My heat pump water heater is in the same room as my active solar system so benefits (as does my office via a vent) from the ambient heat from the 300 gallon tank and a fan coil unit which kicks on when the panels are heating the water. (Another fan coil directly heats my office to toasty.)
I keep wondering about swapping out our LP boiler for a heat pump (1,000 ft above you) vs sticking with LP on a new instantaneous boiler due to lower efficiency when the temps drop....unless the heat pump could benefit from passive or active solar gains.
Interesting about your set point for LP to kick in. It's been in the 20s here and with normal winter temps, the LP would be kicking every night. We're a little higher with generally less exposure to wind than your place.
As a general comment regarding force air (or base boards) vs infloor is that with radiant infloor excels in higher volume spaces because it warms you where you are a lower temps due to the radiant/conductive heat. Forced air needs to warm the whole volume of space for you to feel comfortable. If you do have passive solar gains, you can place your return air duct to pull excess heat and cycle it through the system and into other parts of your house.
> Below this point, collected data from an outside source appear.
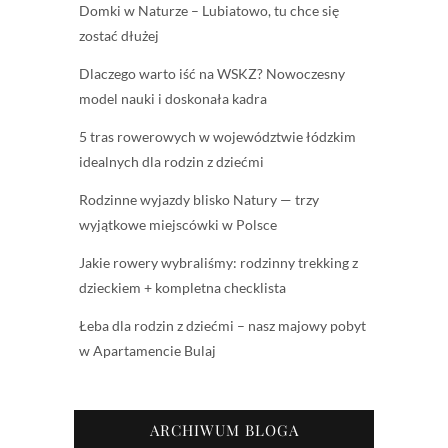
Domki w Naturze – Lubiatowo, tu chce się
zostać dłużej
Dlaczego warto iść na WSKZ? Nowoczesny
model nauki i doskonała kadra
5 tras rowerowych w województwie łódzkim
idealnych dla rodzin z dziećmi
Rodzinne wyjazdy blisko Natury — trzy
wyjątkowe miejscówki w Polsce
Jakie rowery wybraliśmy: rodzinny trekking z
dzieckiem + kompletna checklista
Łeba dla rodzin z dziećmi – nasz majowy pobyt
w Apartamencie Bulaj
ARCHIWUM BLOGA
We added solar last year. Switched cookstove to induction from gas too. Our excel bill (gas/electric) is like $69 a month now in the cold months. House has tons of passive solar, radiant infloor (staple up w/ insulation), NG gas fireplace, electric baseboard and we use them in that order basically. Boiler is NG which heats the radiant and hot water. House is a log cabin, and sealed up tighter than a duck's butt, tested it via a blower door test a few years ago.
I have considered adding a heat pump, and probably will, but not really in that big of a hurry, because honestly it wouldn't make that big of a difference (see above). I think I would add a few batteries and a charging station first.
Now, if AC was needed, which in Durango it certainly is unless you are like on the N side of a hill or something, I would be looking at a mini split for sure. Hopefully it is a few years out from it getting that hot here at 9k'.
And regarding the induction cooktop, I like it far more than the gas. Look into some of the studies coming out about in-home air quality and it just makes a lot of sense. Takes a little getting used to but whatever.